Sheila Mary Fraser (25 November 1920 – 29 August 2000) was an English actress. She is best known for her roles in the television serial A Family at War (1970–1971) and as Luke Skywalker's Aunt Beru in Star Wars (1977).
Early life
Shelagh Fraser was born in Purley, Surrey, on 25 November 1920. Her parents were John Newton Mappin Fraser and Vera Eleanor (née Beardshaw). Her father was a director of the jewelry company Mappin & Webb, and the family was sent to Australia to establish a branch of the family business there. They returned to the United Kingdom in 1924.[2][3][4]
As a child, Shelagh suffered from spinal tuberculosis, but overcame the debilitating effects of the illness. She was educated at St Christopher's School in Kingswood and won a scholarship to train as an actor at Croydon Repertory Theatre Drama School. It was there that Fraser made her first stage appearance in 1938.[5][4]
In 1978 she appeared as Mrs. Wilson, a respectable lady who becomes embroiled in a conspiracy to obtain the release of underworld crime boss Bill Hayden in an episode of the hard-hitting British police drama The Professionals, the episode entitled When the Heat Cools Off.[6]

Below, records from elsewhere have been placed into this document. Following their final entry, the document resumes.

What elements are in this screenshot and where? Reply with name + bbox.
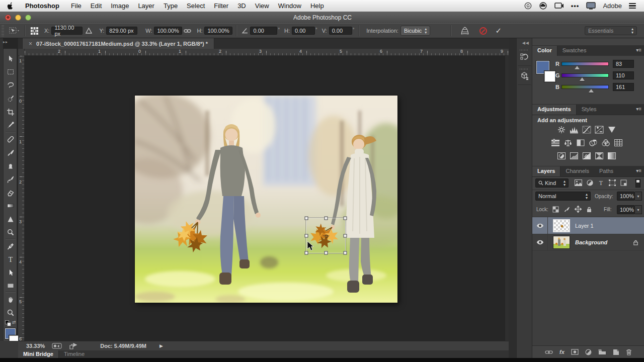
hand-tool[interactable] (4, 294, 17, 306)
layer-styles-fx-icon[interactable]: fx (559, 349, 565, 355)
v-skew-field[interactable]: 0.00 (329, 27, 352, 35)
window-title-bar[interactable]: Adobe Photoshop CC (0, 12, 644, 24)
status-options-arrow[interactable]: ▶ (159, 343, 163, 348)
gradient-map-icon[interactable] (594, 151, 604, 160)
tab-styles[interactable]: Styles (577, 105, 602, 115)
visibility-eye-icon[interactable] (532, 217, 548, 234)
menu-item-window[interactable]: Window (278, 2, 301, 10)
delete-layer-icon[interactable] (626, 349, 632, 355)
rectangular-marquee-tool[interactable] (4, 66, 17, 78)
toolbar-collapse-icon[interactable]: ▸▸ (3, 40, 8, 44)
gradient-tool[interactable] (4, 200, 17, 212)
add-layer-mask-icon[interactable] (571, 349, 579, 355)
transform-handle-w[interactable] (305, 234, 308, 237)
rotate-field[interactable]: 0.00 (250, 27, 277, 35)
creative-cloud-icon[interactable] (539, 2, 547, 10)
eyedropper-tool[interactable] (4, 119, 17, 131)
lock-image-icon[interactable] (564, 206, 570, 213)
delta-icon[interactable] (86, 28, 92, 34)
menu-list-icon[interactable] (629, 3, 636, 9)
green-slider[interactable] (561, 73, 609, 77)
threshold-icon[interactable] (582, 151, 592, 160)
levels-icon[interactable] (569, 125, 579, 134)
zoom-window-button[interactable] (25, 15, 31, 21)
adobe-menu-label[interactable]: Adobe (603, 2, 622, 10)
red-slider-thumb[interactable] (575, 66, 580, 69)
y-position-field[interactable]: 829.00 px (106, 27, 137, 35)
spot-healing-brush-tool[interactable] (4, 133, 17, 145)
lock-all-icon[interactable] (586, 206, 592, 213)
ellipsis-icon[interactable]: ••• (571, 2, 580, 10)
history-panel-button[interactable] (518, 48, 531, 66)
filter-type-layers-icon[interactable]: T (598, 179, 604, 186)
eraser-tool[interactable] (4, 187, 17, 199)
canvas-area[interactable] (25, 56, 509, 341)
background-lock-icon[interactable] (633, 239, 638, 245)
photo-filter-icon[interactable] (588, 138, 598, 147)
filter-adjustment-layers-icon[interactable] (587, 179, 593, 186)
opacity-dropdown-arrow[interactable]: ▾ (635, 192, 642, 201)
reference-point-grid-icon[interactable] (30, 27, 39, 35)
opacity-field[interactable]: 100% ▾ (617, 192, 642, 201)
color-lookup-icon[interactable] (613, 138, 623, 147)
clone-stamp-tool[interactable] (4, 160, 17, 172)
blue-slider[interactable] (561, 85, 609, 89)
tab-channels[interactable]: Channels (560, 166, 594, 176)
display-icon[interactable] (586, 2, 596, 10)
quick-selection-tool[interactable] (4, 93, 17, 105)
tab-color[interactable]: Color (532, 46, 557, 56)
filter-shape-layers-icon[interactable] (609, 179, 616, 186)
layer1-thumbnail[interactable] (553, 219, 570, 232)
hue-saturation-icon[interactable] (550, 138, 560, 147)
link-layers-icon[interactable] (545, 350, 553, 354)
vertical-scrollbar[interactable] (505, 56, 509, 341)
height-field[interactable]: 100.00% (204, 27, 232, 35)
h-skew-field[interactable]: 0.00 (292, 27, 315, 35)
apple-icon[interactable] (7, 2, 14, 10)
invert-icon[interactable] (556, 151, 567, 160)
dodge-tool[interactable] (4, 226, 17, 238)
share-export-icon[interactable] (69, 343, 77, 349)
warp-mode-icon[interactable] (459, 26, 470, 35)
document-canvas[interactable] (135, 96, 397, 303)
vertical-ruler[interactable]: 10123456 (18, 56, 25, 341)
layer-filter-kind-dropdown[interactable]: Kind ▴▾ (535, 178, 569, 188)
move-tool[interactable] (4, 53, 17, 65)
adaptive-wide-angle-icon[interactable] (52, 343, 62, 349)
new-adjustment-layer-icon[interactable] (585, 349, 592, 355)
filter-pixel-layers-icon[interactable] (575, 179, 582, 186)
new-group-icon[interactable] (598, 349, 606, 355)
close-window-button[interactable] (5, 15, 11, 21)
zoom-tool[interactable] (4, 307, 17, 319)
screen-share-icon[interactable] (554, 3, 564, 9)
brush-tool[interactable] (4, 147, 17, 159)
link-dimensions-icon[interactable] (184, 29, 191, 33)
layer-row-background[interactable]: Background (532, 234, 644, 251)
zoom-level[interactable]: 33.33% (26, 343, 45, 349)
menu-item-file[interactable]: File (71, 2, 82, 10)
pen-tool[interactable] (4, 240, 17, 252)
menu-item-image[interactable]: Image (111, 2, 129, 10)
black-white-icon[interactable] (576, 138, 586, 147)
tab-mini-bridge[interactable]: Mini Bridge (18, 350, 59, 358)
close-document-icon[interactable]: × (29, 40, 32, 47)
transform-handle-nw[interactable] (305, 217, 308, 220)
x-position-field[interactable]: 1130.00 px (51, 27, 83, 35)
exposure-icon[interactable] (594, 125, 604, 134)
menu-item-type[interactable]: Type (164, 2, 178, 10)
transform-handle-s[interactable] (324, 251, 328, 255)
tab-adjustments[interactable]: Adjustments (532, 105, 577, 115)
layer-name[interactable]: Background (575, 239, 607, 245)
blur-tool[interactable] (4, 213, 17, 225)
layer-row-layer1[interactable]: Layer 1 (532, 217, 644, 234)
workspace-dropdown[interactable]: Essentials ▴▾ (585, 26, 637, 35)
rotate-angle-icon[interactable] (242, 28, 249, 34)
layer-name[interactable]: Layer 1 (575, 223, 594, 229)
color-balance-icon[interactable] (563, 138, 573, 147)
document-size-readout[interactable]: Doc: 5.49M/9.49M (100, 343, 146, 349)
blend-mode-dropdown[interactable]: Normal ▴▾ (535, 192, 591, 201)
menu-item-photoshop[interactable]: Photoshop (25, 2, 59, 10)
blue-value-field[interactable]: 161 (613, 83, 634, 91)
transform-tool-icon[interactable] (9, 27, 20, 35)
panel-menu-icon[interactable]: ▾≡ (636, 47, 641, 53)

In cinema, Fraser often played demure character roles in films such as the Master of Bankdam (1947) and Raising a Riot (1955), although she is also remembered for her roles as the vulgar Mrs Orreyd in the 1952 film The Second Mrs Tanqueray. In the 1970s she took one of her best-known roles as Jean Ashton, the embattled mother of a wartime family in Liverpool in the television serial A Family at War. In 1977 she played the part of Beru Lars, the aunt of Luke Skywalker, in the science fiction blockbuster Star Wars. In his casting notes, writer and director George Lucas wrote, "A little British, but okay". Fraser took part in location filming in Matmata, Tunisia, and her voice was later recorded at home for additional wild track lines and dialogue dubbing.[5][7]
In the 1950, Fraser began to write for the theatre, and in the 1970s, she wrote two children's books, Captain Johnny and Princess Tai Lue. Building on her experience in radio, she also worked as a radio dramatist, and wrote her own radio play, The Maid's Room, about the relationship between a servant and her mistress. She also adapted Rose Macauley's novel The World My Wilderness and Rebecca West's short story "The Salt of the Earth" for BBC Radio 4.[4]
Personal life
Fraser was married and divorced from Anthony Squire.[9] She was the sister of ballerina/actress Moyra Fraser.[10] She died in 2000 following a long illness.[11][12]